Excerpts from a dataset:
--

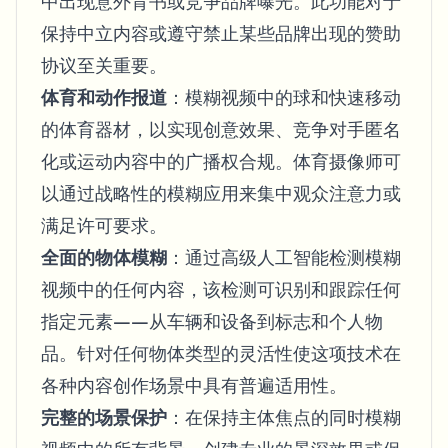
中出现意外背书或竞争品牌曝光。此功能对于
保持中立内容或遵守禁止某些品牌出现的赞助
协议至关重要。
体育和动作报道
：模糊视频中的球和快速移动
的体育器材，以实现创意效果、竞争对手匿名
化或运动内容中的广播权合规。体育摄像师可
以通过战略性的模糊应用来集中观众注意力或
满足许可要求。
全面的物体模糊
：通过高级人工智能检测模糊
视频中的任何内容，该检测可识别和跟踪任何
指定元素——从车辆和设备到标志和个人物
品。针对任何物体类型的灵活性使这项技术在
各种内容创作场景中具有普遍适用性。
完整的场景保护
：在保持主体焦点的同时模糊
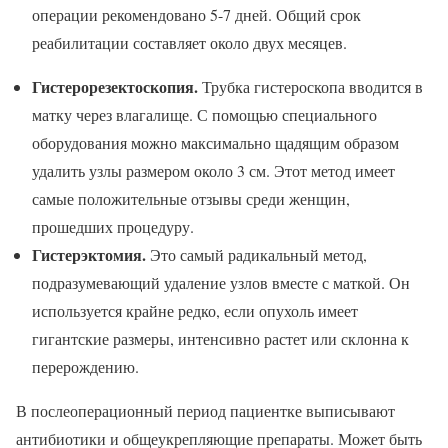
операции рекомендовано 5-7 дней. Общий срок
реабилитации составляет около двух месяцев.
Гистерорезектоскопия.
Трубка гистероскопа вводится в
матку через влагалище. С помощью специального
оборудования можно максимально щадящим образом
удалить узлы размером около 3 см. Этот метод имеет
самые положительные отзывы среди женщин,
прошедших процедуру.
Гистерэктомия.
Это самый радикальный метод,
подразумевающий удаление узлов вместе с маткой. Он
используется крайне редко, если опухоль имеет
гигантские размеры, интенсивно растет или склонна к
перерождению.
В послеоперационный период пациентке выписывают
антибиотики и общеукрепляющие препараты. Может быть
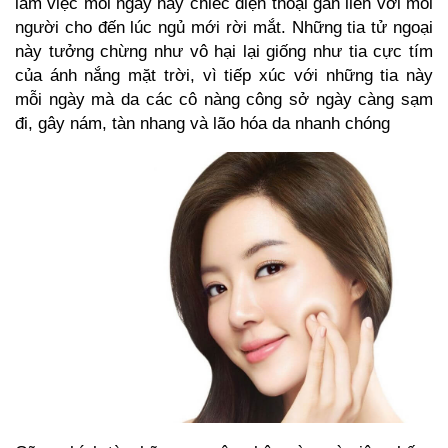
làm việc mỗi ngày hay chiếc điện thoại gắn liền với mỗi
người cho đến lúc ngủ mới rời mắt. Những tia tử ngoại
này tưởng chừng như vô hại lại giống như tia cực tím
của ánh nắng mặt trời, vì tiếp xúc với những tia này
mỗi ngày mà da các cô nàng công sở ngày càng sạm
đi, gây nám, tàn nhang và lão hóa da nhanh chóng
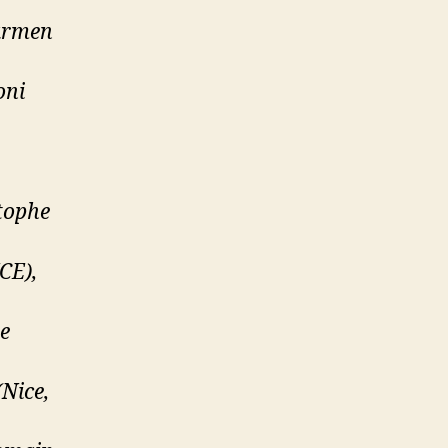
armen
oni
stophe
CE),
e
Nice,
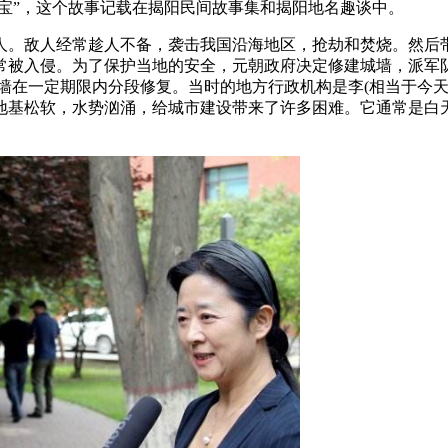
之宝”，这个故事记载在揭阳民间故事集和揭阳地名趣谈中。
人。敌人经常趁人不备，袭击我国沿海地区，抢劫和焚烧。然后
常被入侵。为了保护当地的安全，元朝政府决定修建城墙，派军
墙在一定期限内分段修复。当时的地方行政机构是李(相当于今
地基松软，水势汹涌，给城市建设带来了许多困难。它通常是白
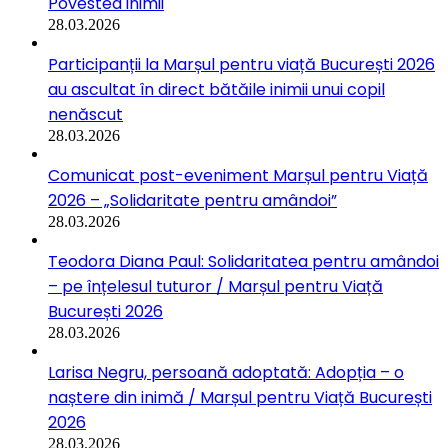
Povestea inimii
28.03.2026
Participanții la Marșul pentru viață București 2026
au ascultat în direct bătăile inimii unui copil
nenăscut
28.03.2026
Comunicat post-eveniment Marșul pentru Viață
2026 – „Solidaritate pentru amândoi”
28.03.2026
Teodora Diana Paul: Solidaritatea pentru amândoi
– pe înțelesul tuturor / Marșul pentru Viață
București 2026
28.03.2026
Larisa Negru, persoană adoptată: Adopția – o
naștere din inimă / Marșul pentru Viață București
2026
28.03.2026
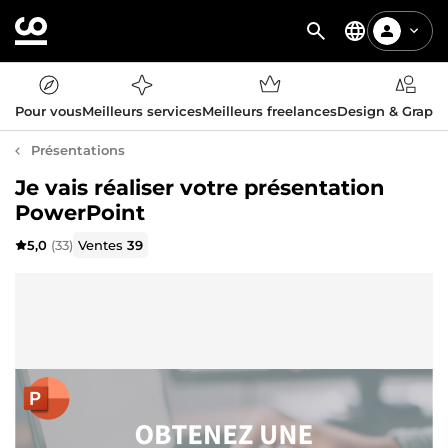
Pour vous
Meilleurs services
Meilleurs freelances
Design & Graph
Présentations
Je vais réaliser votre présentation
PowerPoint
5,0
(33)
Ventes
39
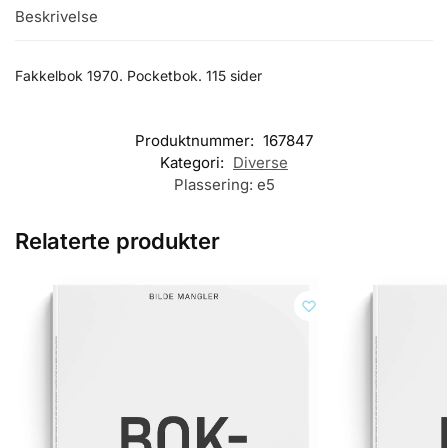
Beskrivelse
Fakkelbok 1970. Pocketbok. 115 sider
Produktnummer:
167847
Kategori:
Diverse
Plassering:
e5
Relaterte produkter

--

● WORK INSTRUCTION:
Nothing except the lines from the one containing "đi, gây nám, tàn" through the one containing "Participanții la Marșul" should appear in the answer, exactly as above and without pictures.

● ANSWER SPACE:
đi, gây nám, tàn nhang và lão hóa da nhanh chóng
armen
oni
stophe
CE),
e
Nice,
之宝”，这个故事记载在揭阳民间故事集和揭阳地名趣谈中。
人。敌人经常趁人不备，袭击我国沿海地区，抢劫和焚烧。然后
常被入侵。为了保护当地的安全，元朝政府决定修建城墙，派军
墙在一定期限内分段修复。当时的地方行政机构是李(相当于今
地基松软，水势汹涌，给城市建设带来了许多困难。它通常是白
Povestea inimii
28.03.2026
Participanții la Marșul pentru viață București 2026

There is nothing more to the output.